A "beautiful, fun and vibrant" woman will be laid to rest tomorrow after a swim at an Auckland beach turned fatal.
Millaray Antonia Bravo Ramos, who was from Lautaro in Chile, was found in the water at Torbay on Auckland's North Shore on Wednesday, after going missing on Monday.
Her death is not being treated as suspicious, police confirmed on Friday, and friends believe she got into difficulty while swimming at Waiake Beach.
Ramos, 28, had lived in New Zealand for more than two years and had loved living in Torbay because it reminded her of her home country, her friend Henrik Stovring said.
Ramos rented a room from Stovring, sharing the home with his three young children, who he said adored her.
"This week when I put the kids to bed the youngest one on Wednesday night the last thing she said was 'oh I miss her so much, I miss sitting drawing with her'," he told the Herald.
"It's been really tough in terms of that, we all miss her a lot."
He described her as fun, bubbly and always smiling.
"She never called me Henrik … she always called me Henry. All I've got in my head when I think of her is her saying to me, 'oh don't worry Henry'," he said laughing.
"It was like her opinion to everything, 'everything is going to be alright, and everything happens for a reason, it's all going to be good'."
Stovring said when he returned home on Monday night, he thought something was strange. Even though Ramos would often go away with friends for a few days, he said the fact she had left her bedroom door open, and her phone and computer open on her bed, made him think something was different.
"It looked like she'd just left to come back again a short time later."
When she didn't return on Tuesday, he tried messaging her and then followed up with friends on Wednesday. By that night, he raised the alarm with police.
"An hour later they were here," he said, and delivered the news her body had been found.
She was spotted near a buoy in the water at Waiake Beach, he said, but it wasn't clear yet whether it had played a factor in her death.
Stovring said he has played out Monday in his mind, wondering if he could have done anything to change things.
"If I had been at home earlier on Monday morning would I have seen her? Would she have told me that she had gone to the beach and I would have known a lot quicker that something was wrong?"
In an online tribute to Ramos, Stovring described her as a "beautiful person" who had made lots of friends in her time in New Zealand.
"In the time Millaray lived with us at our house she became part of our small family, baking birthday cakes for the children, helping out whenever possible, and always putting a smile on our faces when she was around."
He and his children will lay flowers at the beach tomorrow morning to pay their respects to Ramos.
"We want to do this for us and for her, that's our way of saying goodbye."
Ramos was involved in Auckland's Latin American community and dance scene, and tributes have been flowing from those she knew in the city.

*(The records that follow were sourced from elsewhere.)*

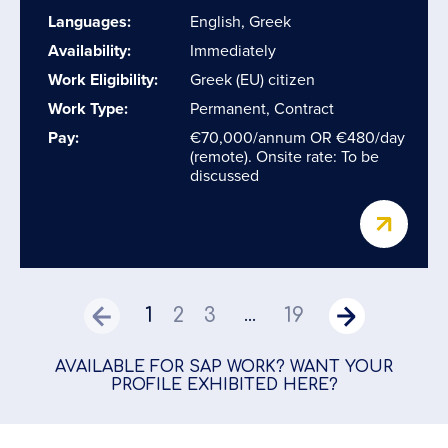
Languages:
English, Greek
Availability:
Immediately
Work Eligibility:
Greek (EU) citizen
Work Type:
Permanent, Contract
Pay:
€70,000/annum OR €480/day
(remote). Onsite rate: To be
discussed
1
2
3
19
...
AVAILABLE FOR SAP WORK? WANT YOUR
PROFILE EXHIBITED HERE?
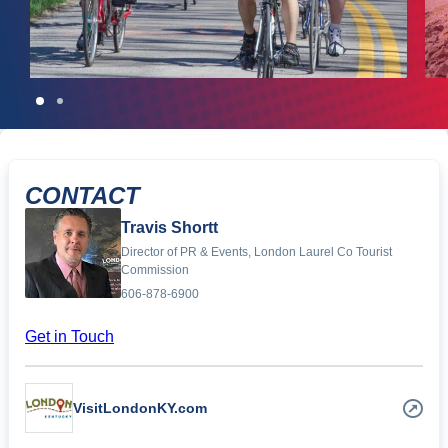
CONTACT
Travis Shortt
Director of PR & Events, London Laurel Co Tourist
Commission
606-878-6900
Get in Touch
VisitLondonKY.com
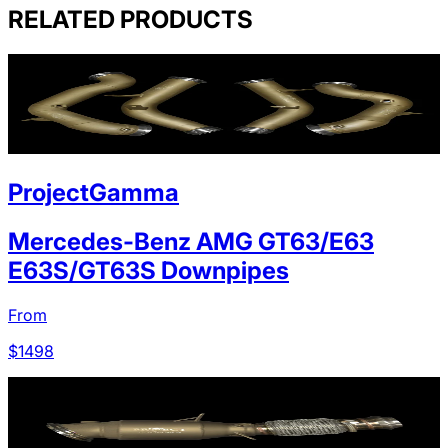
RELATED PRODUCTS
ProjectGamma
Mercedes-Benz AMG GT63/E63
E63S/GT63S Downpipes
From
$
1498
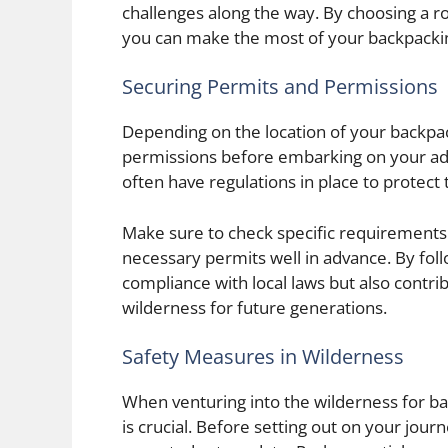
challenges along the way. By choosing a r
you can make the most of your backpacki
Securing Permits and Permissions
Depending on the location of your backpac
permissions before embarking on your adv
often have regulations in place to protect
Make sure to check specific requirements f
necessary permits well in advance. By fol
compliance with local laws but also contri
wilderness for future generations.
Safety Measures in Wilderness
When venturing into the wilderness for bac
is crucial. Before setting out on your jou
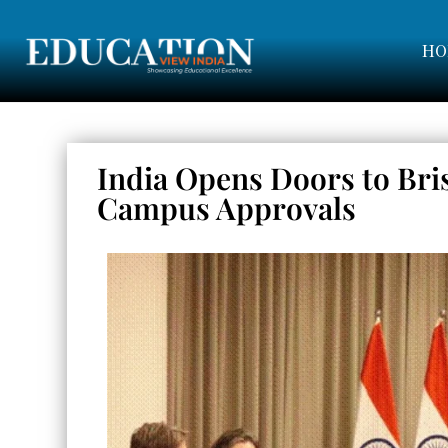
HO
India Opens Doors to Bri
Campus Approvals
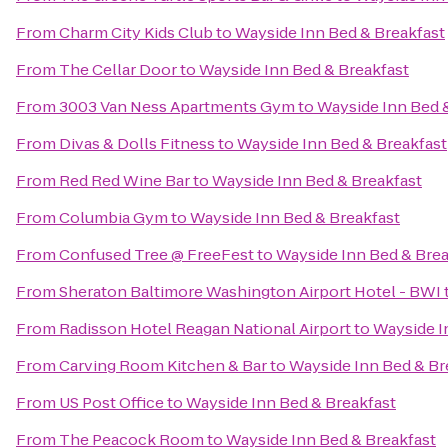
From
Charm City Kids Club
to
Wayside Inn Bed & Breakfast
From
The Cellar Door
to
Wayside Inn Bed & Breakfast
From
3003 Van Ness Apartments Gym
to
Wayside Inn Bed 
From
Divas & Dolls Fitness
to
Wayside Inn Bed & Breakfast
From
Red Red Wine Bar
to
Wayside Inn Bed & Breakfast
From
Columbia Gym
to
Wayside Inn Bed & Breakfast
From
Confused Tree @ FreeFest
to
Wayside Inn Bed & Brea
From
Sheraton Baltimore Washington Airport Hotel - BWI
From
Radisson Hotel Reagan National Airport
to
Wayside I
From
Carving Room Kitchen & Bar
to
Wayside Inn Bed & Br
From
US Post Office
to
Wayside Inn Bed & Breakfast
From
The Peacock Room
to
Wayside Inn Bed & Breakfast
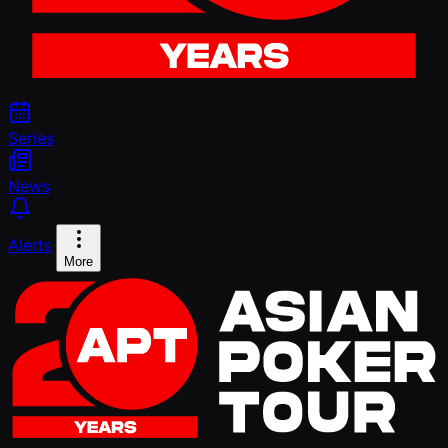
Series
News
Alerts
More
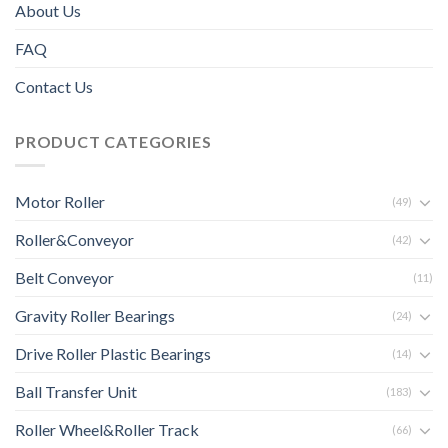
About Us
FAQ
Contact Us
PRODUCT CATEGORIES
Motor Roller
(49)
Roller&Conveyor
(42)
Belt Conveyor
(11)
Gravity Roller Bearings
(24)
Drive Roller Plastic Bearings
(14)
Ball Transfer Unit
(183)
Roller Wheel&Roller Track
(66)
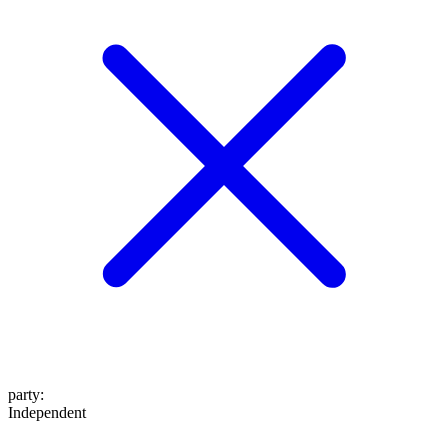
party
:
Independent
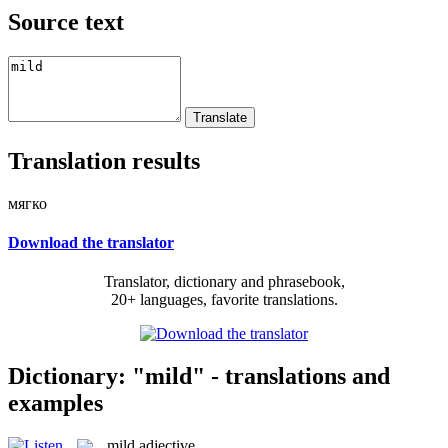
Source text
Translation results
мягко
Download the translator
Translator, dictionary and phrasebook,
20+ languages, favorite translations.
Dictionary: "mild" - translations and
examples
mild
adjective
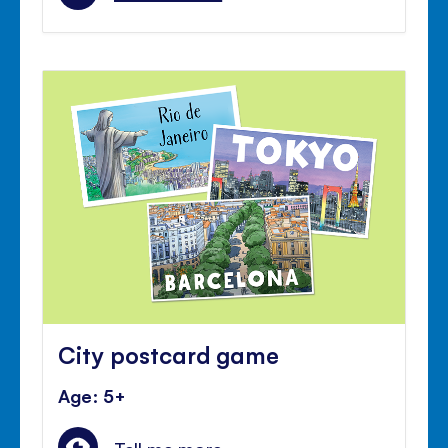
City postcard game
Age: 5+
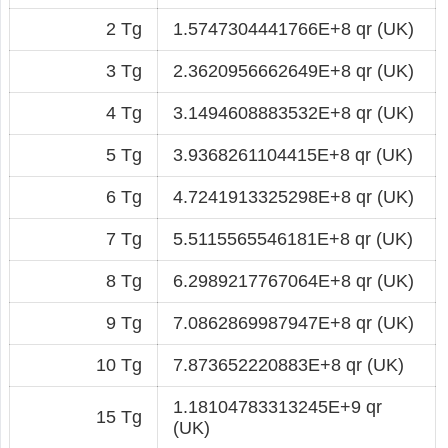
2 Tg
1.5747304441766E+8 qr (UK)
3 Tg
2.3620956662649E+8 qr (UK)
4 Tg
3.1494608883532E+8 qr (UK)
5 Tg
3.9368261104415E+8 qr (UK)
6 Tg
4.7241913325298E+8 qr (UK)
7 Tg
5.5115565546181E+8 qr (UK)
8 Tg
6.2989217767064E+8 qr (UK)
9 Tg
7.0862869987947E+8 qr (UK)
10 Tg
7.873652220883E+8 qr (UK)
1.18104783313245E+9 qr
15 Tg
(UK)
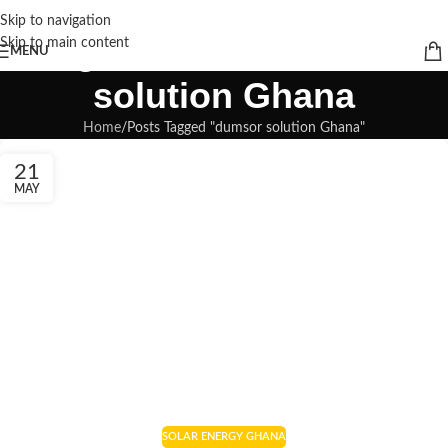
Skip to navigation
Tag Archives: dumsor
Skip to main content
MENU
solution Ghana
Home
Posts Tagged "dumsor solution Ghana"
21
MAY
SOLAR ENERGY GHANA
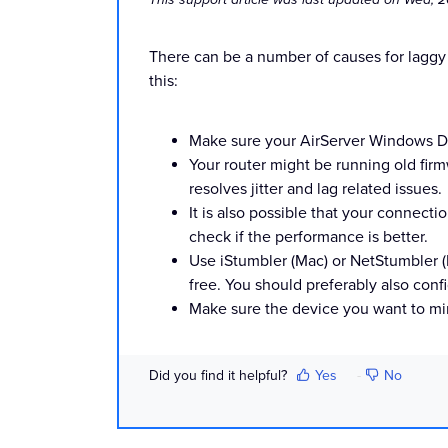
There can be a number of causes for laggy
this:
Make sure your AirServer Windows Des
Your router might be running old firmw
resolves jitter and lag related issues.
It is also possible that your connec
check if the performance is better.
Use iStumbler (Mac) or NetStumbler (P
free. You should preferably also confi
Make sure the device you want to mirro
Did you find it helpful?
Yes
No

She was described as "beautiful, fun and vibrant", by Anaiss Ramirez in a post on the Latinos En Auckland Facebook page.
Others described her as "a beautiful girl, full of life", and a "tremendous woman".
A Spanish mass will be held at St Benedict's Church in Eden Terrace tomorrow morning.
Emergency services were called to Waiake Beach at 12.30pm on Wednesday. The police dive squad recovered her body from the water about 200m offshore later that night.
Yesterday police said a postmortem had been carried out and her death was not being treated as suspicious. Her death will be referred to the Coroner.